When the American stock market reaches the bottom. And how not to miss a moment?



Has the US stock market reached its bottom? Indices soared over the day at 8% -11%. It is extremely important for investors not to miss this moment.

We tried to find out what requirements are used by private investors and professionals managing multi-billion dollar investment portfolios to recognize the so-called “market” — the points from which its growth will begin.

The blogger investor from Plan B Economics believes that the stock market will only develop after the good news of the coronavirus pandemic arrives. “It all depends on what will happen in the USA soon.” «COVID-19, when it can be said that the epidemic is receding, people are starting to return to normal.»

Aggressive actions in China and South Korea suggest that this can be achieved in a couple of months. Timing can be both geographic and democratic. In addition, they receive a free catalyst for healthcare market growth.

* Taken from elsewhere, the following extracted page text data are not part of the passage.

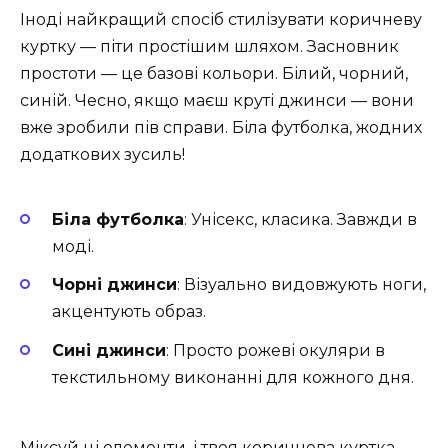
Іноді найкращий спосіб стилізувати коричневу
куртку — піти простішим шляхом. Засновник
простоти — це базові кольори. Білий, чорний,
синій. Чесно, якщо маєш круті джинси — вони
вже зробили пів справи. Біла футболка, жодних
додаткових зусиль!
Біла футболка
: Унісекс, класика. Завжди в
моді.
Чорні джинси
: Візуально видовжують ноги,
акцентують образ.
Сині джинси
: Просто рожеві окуляри в
текстильному виконанні для кожного дня.
Міксуй ці елементи, і твоя коричнева куртка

Then comes the moment when the markets are saturated with negatives and stop responding to new bad news. According to the blogger, this will become an indicator of the formed «market». However, in order to make sure that the market has “recovered”, you need to wait for its volatility to decrease.

The “healthy” market does not grow or does not constantly fall by 4%, 5% or 6%, VIX is now above 80. Therefore, the market reacted to the growing panic on the actions of the Fed. It will be possible to speak about the achievements of the bottom only when market volatility decreases.

Blogger investor Ken Sri Lanka believes that it is very difficult to pinpoint the bottom of the market, but it is possible to identify the initial stage of the rising market. He suggests using the so-called “next day” signal. The Dow Jones Industrial Average, S&P 500 or NASDAQ.

The index does not matter, says Shreve. It happens that the first attempt to increase the index fails. But usually the index “bounces” after a sharp drop and ends the day near session highs.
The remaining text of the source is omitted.